• Oposição conquista maioria das cadeiras parlamentares na Venezuela e promete anistia a presos do governo Maduro
Samy Adghirni – Folha de S. Paulo
CARACAS - A vitória arrasadora da oposição venezuelana na eleição parlamentar deste domingo (6) acaba com 16 anos de governo hegemônico do chavismo, mas abre caminho para um provável choque entre poderes da república.
Na contagem oficial mais recente, a coalizão opositora Mesa da Unidade Democrática (MUD) conquistou ao menos 107 das 167 cadeiras do Parlamento unicameral. Isso garante maioria de três quintos suficiente para escolher o presidente do Legislativo, convocar referendos e aprovar e alterar leis orgânicas e reformas constitucionais.
O Partido Socialista Unido da Venezuela (PSUV) obteve 55 cadeiras.

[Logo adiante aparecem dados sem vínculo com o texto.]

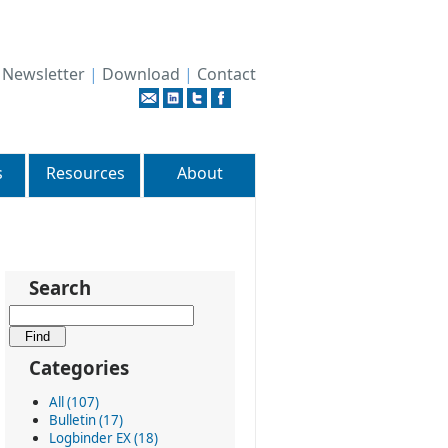
|
Newsletter
|
Download
|
Contact
s
Resources
About
Search
Categories
All (107)
Bulletin (17)
Logbinder EX (18)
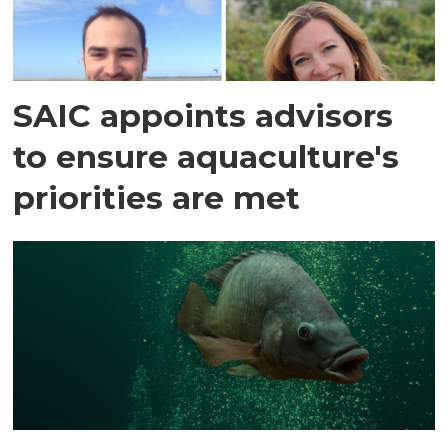
SAIC appoints advisors
to ensure aquaculture's
priorities are met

Seis assentos ainda estão indefinidos. O comparecimento foi de 74,25%.
Não está claro, portanto, se a oposição ficou com maioria qualificada de dois terços (112 cadeiras), que permitiria, em tese, destituir vice-presidente, ministros e juízes da Suprema Corte, além de sancionar leis habilitantes.
As diferentes correntes da MUD estão divididas sobre como usar a maioria para se mover no xadrez das instituições de um Estado que tem quatro poderes além do Legislativo: Executivo, Judiciário, Eleitoral e Cidadão.
Um objetivo comum nas fileiras da MUD, porém, é aprovar a anistia de opositores presos acusados de instigar violentos protestos e conspirar contra o presidente Nicolás Maduro. O preso mais conhecido é Leopoldo López, líder do partido Vontade Popular, parte da MUD.
O governo evita se pronunciar sobre a anistia, mas a candidata chavista derrotada Ilenia Medina, do partido Patria Para Todos, disse à Folha que o Judiciário vetará a libertação dos políticos presos, a quem responsabiliza pelas dezenas de mortes nas manifestações de 2014.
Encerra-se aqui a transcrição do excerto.